PM in row over handwritten letter
LONDON: Gordon Brown was on Tuesday embroiled in a row with the mother of a soldier killed in Afghanistan, after he telephoned her to apologise for a handwritten letter of condolence.
Brown's office said earlier that he was "mortified" to think he had caused offence with the letter which Jacqui Janes called a "hastily scrawled insult."
The prime minister, who lost the sight in one eye after a rugby accident and whose writing is known to be untidy, writes to the families of all soldiers killed in Afghanistan.
In his letter to the mother of Jamie Janes, 20, who was killed by an explosion in Afghanistan in October, he misspelled her surname, writing James instead of Janes, and also corrected an error in her son's name.
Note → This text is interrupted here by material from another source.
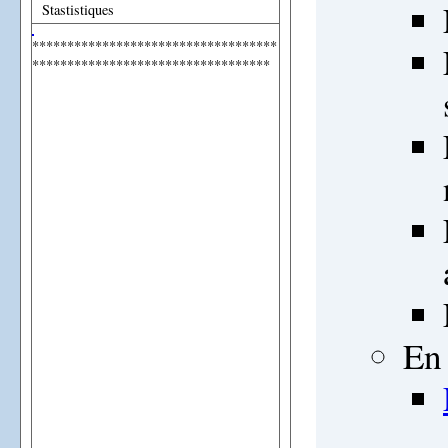
Stastistiques
***********************************
**********************************
En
"As soon as the prime minister was told about this he personally contacted the mother to make absolutely clear that he never meant any offence," Brown's official spokesman said on Monday.
But Janes disputed Downing Street's account of the phone call and said that Brown had declined to apologise.
"He has told the country he called to say sorry for any 'unintended mistake'," Janes told The Sun on Tuesday.
"But he completely denied making any mistakes, blaming me for not being able to read his writing. And he certainly did not apologise."
The newspaper published a transcript of the 13-minute conversation on Sunday night between the pair which Janes had tape recorded.
"I wanted people to hear it so they could make up their own minds whether that was an apology - instead of the Downing Street spin on it," she explained.
The row comes amid mounting pressure on the government over Britain's role in the war in Afghanistan against Taliban insurgents as troop casualties rise and public support falls.
Brown and military chiefs insisted on Sunday that the war was worth fighting, as the deaths of two more British soldiers brought a grim poignancy to Remembrance commemorations.
The bodies of six soldiers killed in Afghanistan, including five gunned down last week by a rogue Afghan policeman, will be returned to Britain later Tuesday.